Sources close to the matter told the Journal that this is one of the worst known cases of sensitive US technology slipping into the wrong hands.
For their part, US officials do not believe that the Cubans tried to reverse-engineer the missile.
As relations between the US and Cuba have thawed over the last year, the US has simultaneously been trying to get the missile back and determine how exactly it got to Cuba.
"Did someone take a bribe to send it somewhere else? Was it an intelligence operation, or just a series of mistakes? That's what we've been trying to figure out," one US official told the Wall Street Journal
What is known is that Lockheed Martin sent the missile to Europe for a NATO training exercise after getting permission from the State Department. The missile was clearly marked as being subject to intense customs controls.

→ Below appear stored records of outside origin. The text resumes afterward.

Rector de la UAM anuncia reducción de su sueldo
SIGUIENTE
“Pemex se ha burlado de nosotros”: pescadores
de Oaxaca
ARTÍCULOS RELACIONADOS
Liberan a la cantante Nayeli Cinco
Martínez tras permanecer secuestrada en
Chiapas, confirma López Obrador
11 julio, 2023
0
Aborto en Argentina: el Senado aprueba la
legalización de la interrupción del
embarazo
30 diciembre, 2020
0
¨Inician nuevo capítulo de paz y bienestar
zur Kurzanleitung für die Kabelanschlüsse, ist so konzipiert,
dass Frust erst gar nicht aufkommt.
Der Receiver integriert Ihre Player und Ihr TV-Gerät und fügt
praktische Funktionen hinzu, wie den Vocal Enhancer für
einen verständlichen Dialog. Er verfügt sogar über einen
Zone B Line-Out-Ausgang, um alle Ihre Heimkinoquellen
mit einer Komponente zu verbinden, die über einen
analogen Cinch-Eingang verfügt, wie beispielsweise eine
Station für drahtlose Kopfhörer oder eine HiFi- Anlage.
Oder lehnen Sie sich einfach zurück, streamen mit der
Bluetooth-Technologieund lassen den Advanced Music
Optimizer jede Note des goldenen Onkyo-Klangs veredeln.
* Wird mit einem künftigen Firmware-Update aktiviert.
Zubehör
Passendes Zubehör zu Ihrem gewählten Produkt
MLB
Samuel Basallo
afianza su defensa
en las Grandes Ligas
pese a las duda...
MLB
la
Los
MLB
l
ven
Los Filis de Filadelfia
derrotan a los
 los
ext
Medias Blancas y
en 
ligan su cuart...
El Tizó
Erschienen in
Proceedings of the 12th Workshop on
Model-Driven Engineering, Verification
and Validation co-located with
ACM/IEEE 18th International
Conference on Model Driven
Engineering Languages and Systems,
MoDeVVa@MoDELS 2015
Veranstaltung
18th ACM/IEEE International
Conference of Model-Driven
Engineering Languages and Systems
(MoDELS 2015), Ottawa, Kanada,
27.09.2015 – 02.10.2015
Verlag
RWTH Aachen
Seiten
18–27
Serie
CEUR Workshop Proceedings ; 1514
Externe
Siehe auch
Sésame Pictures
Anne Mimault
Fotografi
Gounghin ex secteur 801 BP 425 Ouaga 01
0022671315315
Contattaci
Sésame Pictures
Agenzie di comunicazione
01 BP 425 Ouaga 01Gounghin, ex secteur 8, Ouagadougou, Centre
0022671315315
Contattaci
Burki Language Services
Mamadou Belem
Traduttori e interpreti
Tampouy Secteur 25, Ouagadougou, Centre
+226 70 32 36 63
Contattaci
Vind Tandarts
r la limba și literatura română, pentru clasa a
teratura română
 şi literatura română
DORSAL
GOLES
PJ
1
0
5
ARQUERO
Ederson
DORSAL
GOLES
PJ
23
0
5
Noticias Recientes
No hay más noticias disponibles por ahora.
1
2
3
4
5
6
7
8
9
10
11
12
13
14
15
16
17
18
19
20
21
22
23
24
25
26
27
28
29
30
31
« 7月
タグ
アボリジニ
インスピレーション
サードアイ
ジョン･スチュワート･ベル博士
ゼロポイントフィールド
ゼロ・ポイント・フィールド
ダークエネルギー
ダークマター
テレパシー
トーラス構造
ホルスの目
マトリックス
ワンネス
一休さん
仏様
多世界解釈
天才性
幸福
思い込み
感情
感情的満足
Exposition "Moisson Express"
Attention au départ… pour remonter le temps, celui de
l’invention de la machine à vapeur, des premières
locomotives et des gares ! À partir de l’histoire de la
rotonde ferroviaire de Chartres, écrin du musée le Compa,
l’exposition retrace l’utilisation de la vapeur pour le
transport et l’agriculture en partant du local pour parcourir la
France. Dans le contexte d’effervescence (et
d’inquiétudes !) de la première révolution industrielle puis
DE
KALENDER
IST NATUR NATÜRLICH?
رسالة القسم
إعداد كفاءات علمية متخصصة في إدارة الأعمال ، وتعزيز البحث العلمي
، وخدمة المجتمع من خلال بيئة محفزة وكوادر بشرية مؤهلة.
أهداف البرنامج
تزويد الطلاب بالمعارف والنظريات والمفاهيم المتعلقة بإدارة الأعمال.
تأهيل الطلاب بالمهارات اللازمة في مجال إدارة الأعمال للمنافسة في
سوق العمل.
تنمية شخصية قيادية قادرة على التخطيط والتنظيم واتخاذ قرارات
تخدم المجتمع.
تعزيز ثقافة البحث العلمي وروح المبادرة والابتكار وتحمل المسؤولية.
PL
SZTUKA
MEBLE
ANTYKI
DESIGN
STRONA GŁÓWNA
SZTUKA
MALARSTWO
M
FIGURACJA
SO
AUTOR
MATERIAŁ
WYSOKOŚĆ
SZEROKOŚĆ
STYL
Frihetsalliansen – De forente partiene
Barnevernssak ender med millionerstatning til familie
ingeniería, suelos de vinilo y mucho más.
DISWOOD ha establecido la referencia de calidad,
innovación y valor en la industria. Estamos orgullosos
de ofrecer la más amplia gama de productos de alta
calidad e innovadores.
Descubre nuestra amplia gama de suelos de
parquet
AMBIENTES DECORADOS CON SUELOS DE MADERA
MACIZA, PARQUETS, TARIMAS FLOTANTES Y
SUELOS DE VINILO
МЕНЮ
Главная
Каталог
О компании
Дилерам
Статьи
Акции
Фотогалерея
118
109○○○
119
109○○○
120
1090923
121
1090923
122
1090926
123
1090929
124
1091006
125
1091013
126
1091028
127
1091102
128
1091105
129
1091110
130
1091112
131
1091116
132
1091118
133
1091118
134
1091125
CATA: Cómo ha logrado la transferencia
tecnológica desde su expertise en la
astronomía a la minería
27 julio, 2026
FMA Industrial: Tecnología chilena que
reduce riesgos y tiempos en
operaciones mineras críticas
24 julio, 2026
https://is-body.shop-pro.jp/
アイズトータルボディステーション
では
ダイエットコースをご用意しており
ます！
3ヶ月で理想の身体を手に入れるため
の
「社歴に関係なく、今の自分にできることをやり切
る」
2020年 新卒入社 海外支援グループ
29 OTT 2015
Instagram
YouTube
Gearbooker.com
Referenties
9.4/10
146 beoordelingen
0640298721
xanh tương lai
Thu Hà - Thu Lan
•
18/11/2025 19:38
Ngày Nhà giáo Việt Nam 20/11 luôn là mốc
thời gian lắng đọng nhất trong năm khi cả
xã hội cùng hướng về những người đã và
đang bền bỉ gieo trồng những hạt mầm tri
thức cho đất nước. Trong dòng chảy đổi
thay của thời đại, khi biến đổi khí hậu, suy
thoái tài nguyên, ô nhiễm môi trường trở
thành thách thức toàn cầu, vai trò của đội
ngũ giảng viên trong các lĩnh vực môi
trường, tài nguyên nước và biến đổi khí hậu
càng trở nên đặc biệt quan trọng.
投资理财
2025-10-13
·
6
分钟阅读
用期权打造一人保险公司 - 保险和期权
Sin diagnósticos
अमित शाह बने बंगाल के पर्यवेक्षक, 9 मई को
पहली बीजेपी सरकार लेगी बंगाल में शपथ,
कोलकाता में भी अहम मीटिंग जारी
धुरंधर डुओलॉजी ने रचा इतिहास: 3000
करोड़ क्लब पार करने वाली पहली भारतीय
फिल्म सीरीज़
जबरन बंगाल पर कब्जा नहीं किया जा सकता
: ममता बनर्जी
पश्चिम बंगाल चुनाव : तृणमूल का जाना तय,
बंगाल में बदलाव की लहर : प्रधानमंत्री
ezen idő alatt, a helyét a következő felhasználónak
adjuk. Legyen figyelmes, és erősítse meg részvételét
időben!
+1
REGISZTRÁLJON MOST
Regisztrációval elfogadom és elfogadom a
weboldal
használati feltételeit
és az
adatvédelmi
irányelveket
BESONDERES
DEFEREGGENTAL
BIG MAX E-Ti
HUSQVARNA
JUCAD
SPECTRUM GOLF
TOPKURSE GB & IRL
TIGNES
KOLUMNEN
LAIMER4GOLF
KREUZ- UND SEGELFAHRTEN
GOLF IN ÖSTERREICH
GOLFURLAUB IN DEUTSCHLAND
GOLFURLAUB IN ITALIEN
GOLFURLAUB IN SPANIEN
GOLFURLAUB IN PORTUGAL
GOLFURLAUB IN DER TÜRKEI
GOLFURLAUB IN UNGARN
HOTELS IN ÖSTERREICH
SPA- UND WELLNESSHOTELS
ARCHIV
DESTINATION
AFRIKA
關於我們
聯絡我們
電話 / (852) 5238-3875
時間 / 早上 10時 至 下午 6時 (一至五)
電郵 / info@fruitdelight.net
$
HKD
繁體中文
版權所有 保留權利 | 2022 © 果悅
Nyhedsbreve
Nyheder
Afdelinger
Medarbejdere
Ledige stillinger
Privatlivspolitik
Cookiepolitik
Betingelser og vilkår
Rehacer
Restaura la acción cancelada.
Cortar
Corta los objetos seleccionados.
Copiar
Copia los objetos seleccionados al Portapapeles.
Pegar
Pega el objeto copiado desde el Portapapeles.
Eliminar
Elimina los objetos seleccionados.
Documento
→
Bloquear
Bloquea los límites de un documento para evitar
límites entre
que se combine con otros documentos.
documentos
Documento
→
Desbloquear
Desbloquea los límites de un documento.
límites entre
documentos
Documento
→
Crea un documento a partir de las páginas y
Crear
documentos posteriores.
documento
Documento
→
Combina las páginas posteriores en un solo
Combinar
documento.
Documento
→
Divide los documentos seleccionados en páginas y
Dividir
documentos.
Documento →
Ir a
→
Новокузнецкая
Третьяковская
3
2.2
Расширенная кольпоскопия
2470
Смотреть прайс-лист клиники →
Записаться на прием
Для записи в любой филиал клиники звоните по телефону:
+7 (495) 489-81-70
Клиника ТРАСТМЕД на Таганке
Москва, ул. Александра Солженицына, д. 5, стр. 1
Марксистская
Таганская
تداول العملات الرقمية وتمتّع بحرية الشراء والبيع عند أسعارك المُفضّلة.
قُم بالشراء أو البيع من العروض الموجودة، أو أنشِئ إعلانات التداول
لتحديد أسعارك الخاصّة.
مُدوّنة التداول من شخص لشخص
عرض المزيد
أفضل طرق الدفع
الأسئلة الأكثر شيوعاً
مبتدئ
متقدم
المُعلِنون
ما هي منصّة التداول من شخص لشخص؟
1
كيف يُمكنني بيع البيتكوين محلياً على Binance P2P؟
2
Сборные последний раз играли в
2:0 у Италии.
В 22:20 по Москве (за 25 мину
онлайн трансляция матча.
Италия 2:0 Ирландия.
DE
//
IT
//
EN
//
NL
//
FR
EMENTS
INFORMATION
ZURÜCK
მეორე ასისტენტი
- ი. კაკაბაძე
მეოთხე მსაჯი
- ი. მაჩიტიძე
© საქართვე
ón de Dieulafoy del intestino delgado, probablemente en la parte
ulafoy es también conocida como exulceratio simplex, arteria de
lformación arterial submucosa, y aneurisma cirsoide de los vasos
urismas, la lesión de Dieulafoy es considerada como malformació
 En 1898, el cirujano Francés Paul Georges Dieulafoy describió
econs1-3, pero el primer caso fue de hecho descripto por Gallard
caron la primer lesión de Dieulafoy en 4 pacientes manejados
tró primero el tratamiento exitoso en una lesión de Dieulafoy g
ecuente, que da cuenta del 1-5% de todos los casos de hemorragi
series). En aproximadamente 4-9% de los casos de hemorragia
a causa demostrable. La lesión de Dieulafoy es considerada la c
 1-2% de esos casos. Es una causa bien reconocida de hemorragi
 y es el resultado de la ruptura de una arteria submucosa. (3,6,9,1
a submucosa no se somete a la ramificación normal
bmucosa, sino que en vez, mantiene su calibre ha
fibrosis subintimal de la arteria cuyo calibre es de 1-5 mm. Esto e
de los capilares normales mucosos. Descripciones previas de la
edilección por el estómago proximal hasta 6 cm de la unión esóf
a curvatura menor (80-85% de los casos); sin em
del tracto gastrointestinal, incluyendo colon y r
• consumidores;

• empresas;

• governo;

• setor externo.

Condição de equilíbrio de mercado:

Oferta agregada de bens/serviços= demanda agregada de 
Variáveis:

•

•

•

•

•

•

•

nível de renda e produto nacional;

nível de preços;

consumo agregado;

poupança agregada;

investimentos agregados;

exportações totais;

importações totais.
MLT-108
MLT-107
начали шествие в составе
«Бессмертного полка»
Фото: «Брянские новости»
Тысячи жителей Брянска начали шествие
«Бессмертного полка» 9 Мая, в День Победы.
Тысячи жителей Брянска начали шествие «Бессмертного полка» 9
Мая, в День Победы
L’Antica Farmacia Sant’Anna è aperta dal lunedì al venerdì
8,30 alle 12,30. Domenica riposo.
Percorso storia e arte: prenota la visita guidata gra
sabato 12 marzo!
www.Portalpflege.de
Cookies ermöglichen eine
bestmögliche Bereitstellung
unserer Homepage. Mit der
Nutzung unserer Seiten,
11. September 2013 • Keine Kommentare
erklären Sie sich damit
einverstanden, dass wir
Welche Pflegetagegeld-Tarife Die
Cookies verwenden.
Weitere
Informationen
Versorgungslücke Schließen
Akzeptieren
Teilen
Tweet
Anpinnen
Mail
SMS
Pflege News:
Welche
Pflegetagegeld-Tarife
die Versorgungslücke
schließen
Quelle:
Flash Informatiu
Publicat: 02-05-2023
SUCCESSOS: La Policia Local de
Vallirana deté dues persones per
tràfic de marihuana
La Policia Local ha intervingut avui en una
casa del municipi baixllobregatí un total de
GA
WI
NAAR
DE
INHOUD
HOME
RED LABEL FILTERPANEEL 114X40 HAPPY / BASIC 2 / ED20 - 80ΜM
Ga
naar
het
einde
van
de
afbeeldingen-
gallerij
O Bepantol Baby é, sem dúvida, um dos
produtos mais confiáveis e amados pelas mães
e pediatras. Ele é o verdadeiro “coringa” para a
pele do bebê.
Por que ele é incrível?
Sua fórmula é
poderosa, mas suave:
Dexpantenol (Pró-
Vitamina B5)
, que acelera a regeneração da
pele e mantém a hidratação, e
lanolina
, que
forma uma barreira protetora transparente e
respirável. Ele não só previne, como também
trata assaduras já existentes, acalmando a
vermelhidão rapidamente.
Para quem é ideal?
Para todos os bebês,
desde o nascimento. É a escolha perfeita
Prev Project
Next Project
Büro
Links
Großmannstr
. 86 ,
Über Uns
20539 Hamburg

From Lockheed Martin, it went to Spain. After that, the missile inexplicably began to travel around Europe before ending up in Germany.
By the time officials realized the missile was missing, it was on an Air France flight to Havana.
The Hellfire missile is an air-to-ground, anti-armor projectile that relies on radar sensor technology, an update on laser-guided models of the past. US attack helicopters equipped with Hellfire missiles have been a mainstay in Operations Enduring Freedom and Iraqi Freedom.
"Now it's a proliferation concern-someone else now understands how it works and what may have been cutting edge for us is deconstructed and packaged into what other players sell on the open market-and possibly provided to countries that we wouldn't sell to," Peter Singer, a senior fellow at the New America Foundation told the Journal.
Not only has the US sanctioned Cuba, but US arms dealers are also prohibited from selling to Cuba under the Arms Export Control Act.
Thomson Reuters
"Each year, there are about 1,500 disclosures of potential violations to the Arms Export Control Act" the Journal reports.
"This is a complicated business, mistakes are inherent in complicated businesses," a US official told the Journal in defense of the arms trade. "Mistakes are a part of any human endeavor. Mistakes are made."